## WHAT THE TASK ASKS:
Report every line of the records below that contains the word "Best".

Extracted page text data
_ _ _ _ _

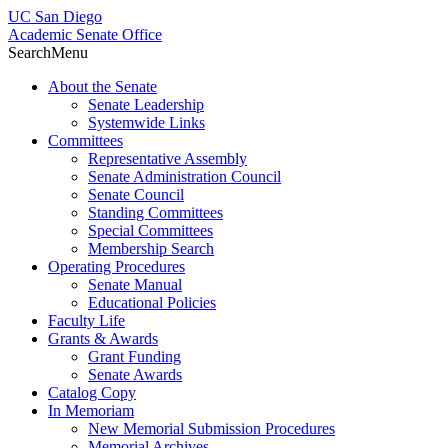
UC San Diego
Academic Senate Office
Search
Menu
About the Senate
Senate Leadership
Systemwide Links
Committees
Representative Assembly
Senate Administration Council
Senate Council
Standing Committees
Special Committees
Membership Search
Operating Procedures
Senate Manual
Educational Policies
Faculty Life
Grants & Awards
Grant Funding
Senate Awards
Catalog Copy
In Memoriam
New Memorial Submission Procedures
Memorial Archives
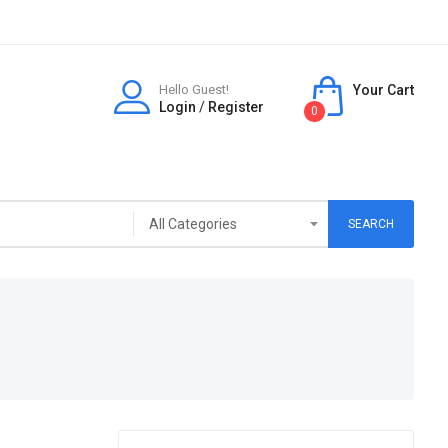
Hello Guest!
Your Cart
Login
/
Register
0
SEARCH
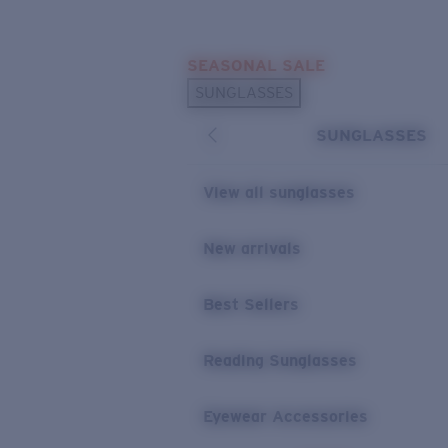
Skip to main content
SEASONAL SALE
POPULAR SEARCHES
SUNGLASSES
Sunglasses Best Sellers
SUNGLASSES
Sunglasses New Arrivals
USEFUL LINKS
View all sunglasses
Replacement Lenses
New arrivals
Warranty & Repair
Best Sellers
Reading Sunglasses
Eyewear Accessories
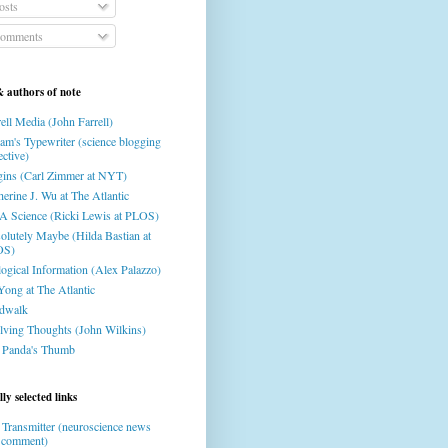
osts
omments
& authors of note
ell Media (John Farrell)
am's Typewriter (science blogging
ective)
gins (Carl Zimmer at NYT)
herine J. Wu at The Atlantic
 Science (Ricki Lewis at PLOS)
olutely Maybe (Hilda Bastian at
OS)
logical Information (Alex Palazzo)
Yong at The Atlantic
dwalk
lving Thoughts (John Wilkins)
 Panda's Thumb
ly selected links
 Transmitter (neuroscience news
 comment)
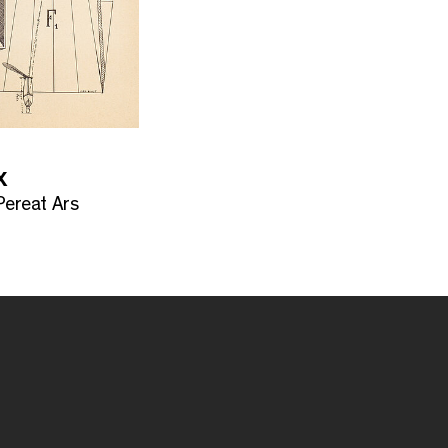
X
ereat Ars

_ _ _ _ _

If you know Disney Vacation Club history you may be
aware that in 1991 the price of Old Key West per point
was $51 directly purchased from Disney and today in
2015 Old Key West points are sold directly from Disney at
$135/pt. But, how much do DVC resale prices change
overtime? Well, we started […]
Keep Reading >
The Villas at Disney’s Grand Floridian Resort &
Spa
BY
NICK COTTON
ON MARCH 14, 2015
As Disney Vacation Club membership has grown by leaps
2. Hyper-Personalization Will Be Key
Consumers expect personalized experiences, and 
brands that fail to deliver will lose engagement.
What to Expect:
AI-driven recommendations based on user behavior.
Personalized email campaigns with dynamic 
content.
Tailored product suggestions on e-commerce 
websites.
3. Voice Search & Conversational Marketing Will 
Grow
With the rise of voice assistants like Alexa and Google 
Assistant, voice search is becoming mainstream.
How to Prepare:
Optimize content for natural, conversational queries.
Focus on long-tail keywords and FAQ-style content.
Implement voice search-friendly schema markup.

_ _ _ _ _

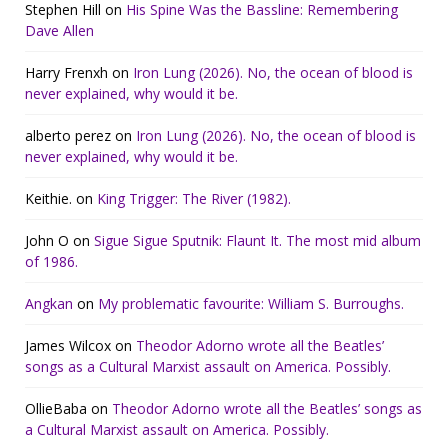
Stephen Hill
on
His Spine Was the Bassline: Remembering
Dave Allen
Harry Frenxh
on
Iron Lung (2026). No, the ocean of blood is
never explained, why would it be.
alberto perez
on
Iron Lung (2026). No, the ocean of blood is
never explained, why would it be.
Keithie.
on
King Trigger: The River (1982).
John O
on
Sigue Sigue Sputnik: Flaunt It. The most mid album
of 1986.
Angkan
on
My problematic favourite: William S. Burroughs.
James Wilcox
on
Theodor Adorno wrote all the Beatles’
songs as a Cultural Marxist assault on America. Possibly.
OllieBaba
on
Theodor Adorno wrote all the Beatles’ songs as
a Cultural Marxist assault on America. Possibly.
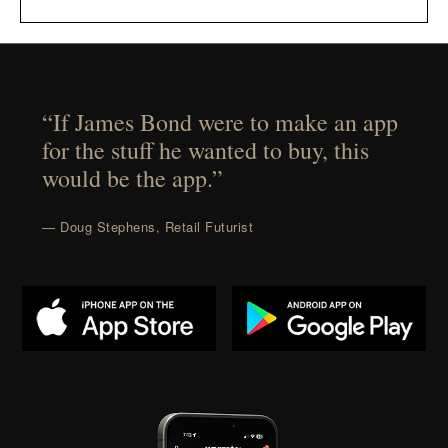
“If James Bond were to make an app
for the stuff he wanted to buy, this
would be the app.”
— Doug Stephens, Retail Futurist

_ _ _ _ _

## EXPECTED OUTPUT:
Sunglasses Best Sellers
Best Sellers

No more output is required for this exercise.